Two vaccinia virus temperature-sensitive mutants were mapped to the E8R gene and subjected to phenotypic characterization. Dts23 contains a missense mutation in the coding region of E8R (L81F), and in Cts19 the initiating methionine codon is changed from ATG to ATA (M1I). The two ts mutants display normal patterns of gene expression and DNA replication during infection. The E8 protein is synthesized exclusively late during infection and packaged into virion cores Western blot analysis revealed that E8 synthesis is reduced in Dts23 infected cells at permissive (31 °C) and non-permissive temperature (39.7 °C) and absent in Cts19 infection under both conditions. Dts23 virions produced at 39.7 °C were indistinguishable in appearance from wt virions.
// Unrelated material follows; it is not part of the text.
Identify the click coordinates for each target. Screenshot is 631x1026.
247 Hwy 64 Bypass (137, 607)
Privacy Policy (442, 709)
Cts19 fails to produce identifiable viral structures when incubated at 39.7 °C. Purified Dts23 virions produced at 39.7 °C contain reduced amounts of E8 and have a high particle to infectivity ratio; purified Cts19 virions grown at 31 °C also show reduced infectivity and do not contain detectable E8. Dts23 grown at 39.7 °C could enter cells but failed to synthesize early mRNA or produce CPE. Soluble extracts from mutant virions were active in a promoter dependent in vitro transcription assay, however intact mutant cores were defective in transcription. We suggest that E8 plays a subtle role in virion core structure that impacts directly or indirectly on core transcription.